Question icon
Grade 12Electrostatics

If N drops of same size each having the same charge, coalesce to form a bigger drop. How will the following vary with respect to single small drop? (i) Total charge on bigger drop (ii) Potential on the bigger drop (iii) Capacitance

Profile image of sree
9 Years agoGrade 12
Answers icon

1 Answer

Profile image of Askiitians Tutor Team
ApprovedApproved Tutor Answer11 Months ago

When N identical droplets, each carrying the same charge, merge to form a larger droplet, several physical properties change in relation to the original smaller droplets. Let’s break down how the total charge, potential, and capacitance of the larger droplet compare to those of a single small droplet.

Total Charge on the Bigger Drop

The total charge on the larger droplet is straightforward to determine. Since each small droplet has the same charge, when N droplets coalesce, the total charge on the larger droplet is simply the sum of the charges of the individual droplets.

  • If the charge on a single small droplet is Q, then the total charge (Q_total) on the larger droplet becomes:
  • Q_total = N × Q

This means that the total charge on the bigger drop increases linearly with the number of smaller droplets that combine.

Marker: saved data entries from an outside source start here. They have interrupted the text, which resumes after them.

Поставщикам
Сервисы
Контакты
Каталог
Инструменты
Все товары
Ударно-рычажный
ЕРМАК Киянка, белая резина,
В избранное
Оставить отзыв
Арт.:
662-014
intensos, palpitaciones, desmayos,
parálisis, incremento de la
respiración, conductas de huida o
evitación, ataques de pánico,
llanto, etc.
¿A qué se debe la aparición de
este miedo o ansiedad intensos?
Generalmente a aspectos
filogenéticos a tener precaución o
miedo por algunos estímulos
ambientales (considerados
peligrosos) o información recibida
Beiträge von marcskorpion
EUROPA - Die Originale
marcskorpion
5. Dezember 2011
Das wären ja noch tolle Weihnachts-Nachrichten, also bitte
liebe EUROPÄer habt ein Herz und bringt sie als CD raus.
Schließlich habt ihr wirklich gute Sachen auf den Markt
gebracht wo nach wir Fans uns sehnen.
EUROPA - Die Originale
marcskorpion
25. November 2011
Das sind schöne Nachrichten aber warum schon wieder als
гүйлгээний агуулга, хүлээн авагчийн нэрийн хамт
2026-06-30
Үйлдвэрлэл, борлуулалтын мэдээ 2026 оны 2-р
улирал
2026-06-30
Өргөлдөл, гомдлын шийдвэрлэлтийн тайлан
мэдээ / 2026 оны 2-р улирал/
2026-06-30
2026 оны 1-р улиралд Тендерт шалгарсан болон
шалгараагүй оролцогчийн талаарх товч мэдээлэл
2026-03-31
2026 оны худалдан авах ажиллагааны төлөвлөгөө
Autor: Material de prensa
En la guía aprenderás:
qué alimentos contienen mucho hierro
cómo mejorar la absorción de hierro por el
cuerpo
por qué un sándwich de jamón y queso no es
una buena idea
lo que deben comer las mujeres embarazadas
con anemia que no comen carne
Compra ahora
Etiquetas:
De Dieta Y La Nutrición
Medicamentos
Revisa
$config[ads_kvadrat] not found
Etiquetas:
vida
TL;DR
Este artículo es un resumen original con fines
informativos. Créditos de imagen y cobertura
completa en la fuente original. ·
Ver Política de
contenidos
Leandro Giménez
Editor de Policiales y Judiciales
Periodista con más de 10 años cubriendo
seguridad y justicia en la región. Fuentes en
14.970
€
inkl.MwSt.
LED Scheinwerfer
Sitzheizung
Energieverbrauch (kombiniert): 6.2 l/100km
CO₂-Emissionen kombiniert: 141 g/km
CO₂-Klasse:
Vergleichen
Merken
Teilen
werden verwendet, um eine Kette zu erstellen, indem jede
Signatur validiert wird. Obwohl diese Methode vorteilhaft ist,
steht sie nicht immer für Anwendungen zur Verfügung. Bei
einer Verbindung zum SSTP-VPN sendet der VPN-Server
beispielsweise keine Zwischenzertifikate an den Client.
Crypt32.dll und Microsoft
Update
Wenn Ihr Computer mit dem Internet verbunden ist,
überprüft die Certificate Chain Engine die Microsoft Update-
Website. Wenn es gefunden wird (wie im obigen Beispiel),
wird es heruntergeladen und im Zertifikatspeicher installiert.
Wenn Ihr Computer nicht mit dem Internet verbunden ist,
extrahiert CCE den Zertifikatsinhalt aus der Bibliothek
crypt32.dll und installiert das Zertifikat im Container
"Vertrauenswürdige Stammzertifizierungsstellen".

Potential on the Bigger Drop

The electric potential (V) of a charged sphere is given by the formula:

  • V = k × (Q / R)

where k is Coulomb's constant, Q is the charge, and R is the radius of the sphere. When the smaller droplets combine, the radius of the larger droplet increases. The volume of a sphere is given by:

  • V = (4/3)πR³

Since the volume of the larger droplet is equal to the sum of the volumes of the smaller droplets, we can express the radius of the larger droplet in terms of the radius of the smaller droplets (r):

  • R = r × N^(1/3)

Substituting this into the potential formula, we find:

  • V = k × (N × Q) / (r × N^(1/3))
  • V = (k × Q / r) × N^(2/3)

This indicates that the potential of the larger droplet increases with the cube root of the number of smaller droplets, specifically by a factor of N^(2/3).

Capacitance of the Bigger Drop

Capacitance (C) is defined as the ratio of charge (Q) to potential (V):

  • C = Q / V

For the larger droplet, substituting the expressions we derived for Q and V gives:

  • C = (N × Q) / ((k × Q / r) × N^(2/3))
  • C = (N^(1/3) × r) / k

This shows that the capacitance of the larger droplet increases with the cube root of the number of smaller droplets, indicating that:

  • C increases as N^(1/3)

Summary of Variations

To summarize the variations when N small droplets coalesce into a larger droplet:

  • Total Charge: Increases linearly as Q_total = N × Q.
  • Potential: Increases by a factor of N^(2/3).
  • Capacitance: Increases by a factor of N^(1/3).

Understanding these relationships helps in grasping the principles of electrostatics and the behavior of charged bodies in different configurations. Each of these properties plays a crucial role in applications ranging from electronics to fluid dynamics.